各ゲームパッドのデータを、対応するプラットフォームの コントローラー データ 配列に割り当てます。1 つのプラットフォームに複数のゲームパッドを関連付けることができます。たとえば、PC ゲームでは、通常、一般的なゲームパッドの他に、マウスおよびキーボードのコントローラー データもサポートされています。ただし、特定のゲームパッド モデル用のコントローラー データを追加することもできます。
5. 共通 UI ウィジェット ライブラリとウィジェット スタイリング
共通 UI にはウィジェットのライブラリがあります。これは UMG パレットの Common UI プラグイン に表示されます。これらの多くは、さまざまなゲームやアプリケーションでよく使用されている UI 機能で、以下が含まれます。
日付/時刻 値および 数 値用の特殊なテキスト ブロック。
カルーセル や アニメートされたスイッチャー など、ナビゲーションと表示の支援機能。
ロード ガード や ハードウェア可視性境界 などのプラットフォーム支援機能。
ボタンやテキストなどの基本的な機能を提供しながらも、スタイリングにはスタイル データ アセットを使用するウィジェット。
これらのどのウィジェットにも、同等の基本 UMG ウィジェットのスタイル オプションはありません。代わりに、これらは Common Style アセット を参照し、複数のメニューや HUD に一貫したスタイルを適用することができます。

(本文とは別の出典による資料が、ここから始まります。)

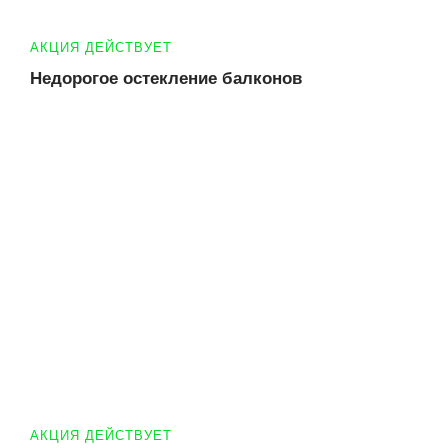
АКЦИЯ ДЕЙСТВУЕТ
Недорогое остекление балконов
АКЦИЯ ДЕЙСТВУЕТ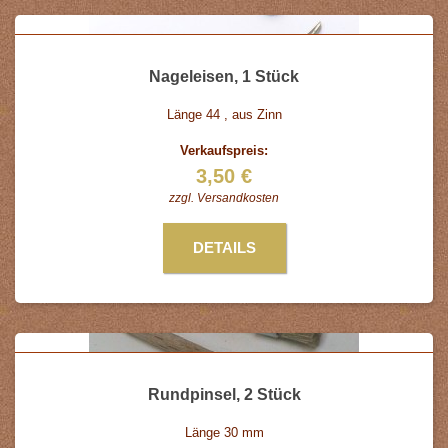
Nageleisen, 1 Stück
Länge 44 , aus Zinn
Verkaufspreis:
3,50 €
zzgl.
Versandkosten
DETAILS
Rundpinsel, 2 Stück
Länge 30 mm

スタイル アセットに加えた変更は、それを使用するすべての共通 UI ウィジェットに適用されます。
共通スタイル アセットを作成するには、次の手順を実行します。
コンテンツ ブラウザ で右クリックし、ブループリント を作成して、ベースとなる共通スタイルクラスの 1 つを選択します。
その [Details (詳細)] に、共通 UI ウィジェットに適用したいスタイル情報を入力します。これらは、通常、標準的な UMG ウィジェットのスタイリング オプションと同じです。
これを適切なタイプの共通 UI ウィジェットに割り当てます。たとえば、Common Text Style アセットを作成した場合、Common Text ウィジェットの [Style (スタイル)] フィールドに割り当てます。
また、[Project Settings] > [Plugins] > [Common UI Editor (共通 UI エディタ)] の [Template Styles (テンプレート スタイル)] にも割り当てることができます。
手動でスタイルを割り当てていない共通 UI ウィジェットには、代わりに適切なテンプレート スタイルが使用されます。これにより、アプリケーションのグローバル デフォルト スタイルを簡単に作成することができます。
[Project Settings] > [Plugins] > [Common UI Framework (共通 UI フレームワーク)] メニューには、ローディング画面で使用される Default Throbber Material や、ロードされていない UI アセットのプレースホルダとして表示される Default Image Resource Object など、さらに複数のグローバル アセットを備えています。